Maui County Isn’t Sticking Up For…

Maui County Isn’t Sticking Up For Its GMO Farming Moratorium

A Maui County spokesman said that it’s up to the SHAKA Movement to defend the bill now that the group has intervened in a lawsuit.

Maui County isn’t defending a moratorium on genetically modified farming despite more than 23,000 voters approving the bill last fall.

In a court filing Friday, the county said that it is taking “no position” on a motion for summary judgment filed by attorneys representing global seed companies Monsanto and Dow AgroSciences, as well as several Maui County businesses and organizations.

The groups sued to overturn the moratorium, arguing that it would hurt the seed industry that employs hundreds of people in Maui County. The plaintiffs’ motion for summary judgment asks the judge to rule that the ballot initiative is unlawful because it pre-empts federal and state law and violates county and state law.

Molokai Mycogen field workers pollinate corn on July 2, 2014.
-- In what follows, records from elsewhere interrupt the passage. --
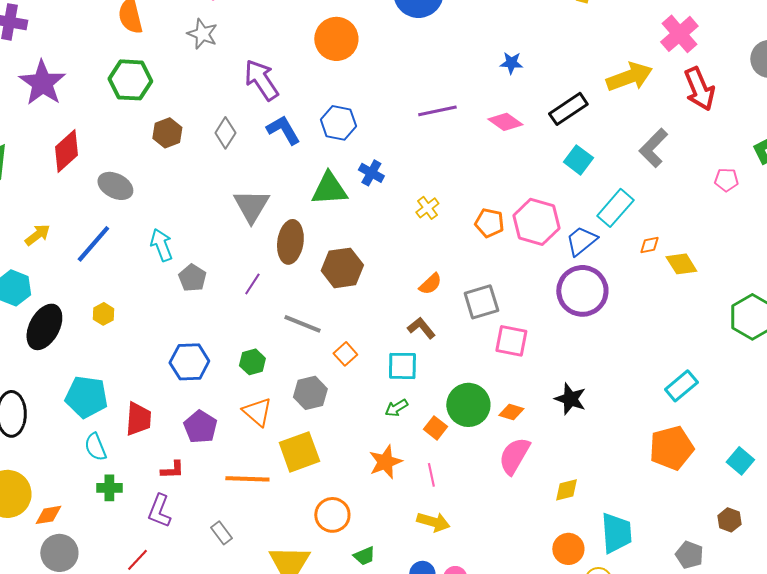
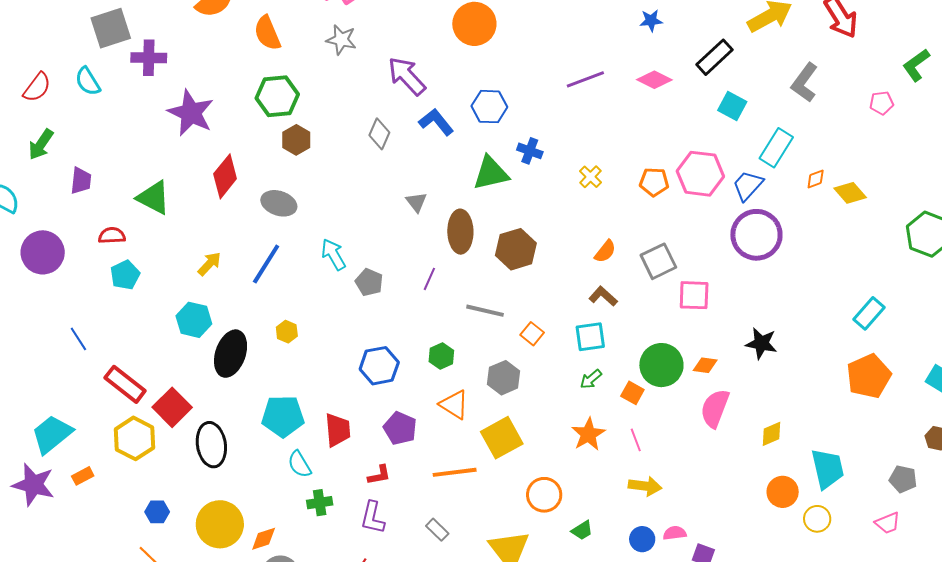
brown hexagon: (167, 133) -> (296, 140), moved
gray triangle: (251, 206) -> (416, 202), size x0.6

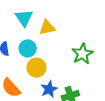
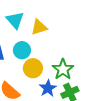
green star: (82, 54) -> (63, 69), moved

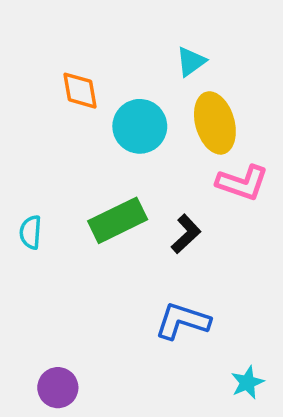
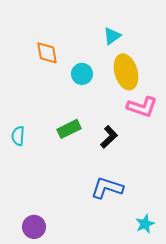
cyan circle: (140, 126) -> (82, 74), size x0.7
green rectangle: (118, 220) -> (69, 129), size x0.7

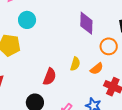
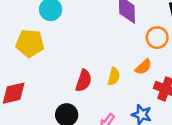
yellow semicircle: (75, 64) -> (114, 76), moved

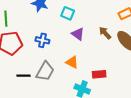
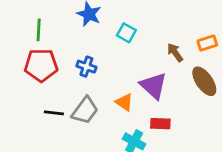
brown arrow: (105, 33) -> (175, 52), moved
purple triangle: (78, 34) -> (153, 86), moved, size x1.5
Maui County officials had previously promised that the county would defend the bill, despite Mayor Alan Arakawa’s public disdain for it.

“We want to assure people that we’re taking this initiative very seriously,” said Managing Director Keith Regan in a statement after the moratorium was approved. “The people have spoken and the county is obligated to carry out their will.”

Several organizations, including the SHAKA Movement, Center for Food Safety, Maui United, Babes Against Biotech and the Coalition for a Safer Healthier Maui issued a statement on Friday saying that they are outraged by the county’s position.

“The people of Maui passed this law through the proper ballot initiative power; the county attorneys, as public servants, have a duty to defend it,” said George Kimbrell, attorney with Center for Food Safety, in a press release. “This is highly unusual and reveals the power the pesticide industry has on the island.”

Maui County spokesman Rod Antone said that the outrage from the anti-GMO groups is misplaced. In December, the court allowed the SHAKA Movement to intervene to defend the moratorium and Antone said he has received personal phone calls from the group’s members saying that they don’t trust the county to defend the law and want to do so themselves.

“Now they’ve intervened, so isn’t this exactly what they want? They can defend it how they want,” Antone said, noting that allowing the SHAKA Movement to take the lead would save taxpayers money. “They can’t have it both ways and I’m tired of their double talk … They wanted to fight Monsanto and now they can.”

He added that the criticism is unwarranted. “They said that they don’t trust us, they don’t want us defending it and now they’re criticizing us for standing back,” he said.

Antone also said that despite its stance in court, the county is prepared to present a plan to the County Council on how to enforce the bill if the federal court rules that it’s legal. That’s unlikely, given previous rulings that Hawaii counties do not have the right to regulate agriculture.

Maui County voters approved the moratorium last November despite biotech companies and their allies raising nearly $8 million to oppose it. The moratorium seeks to suspend genetically modified farming until the county studies the public health and environmental impacts of it.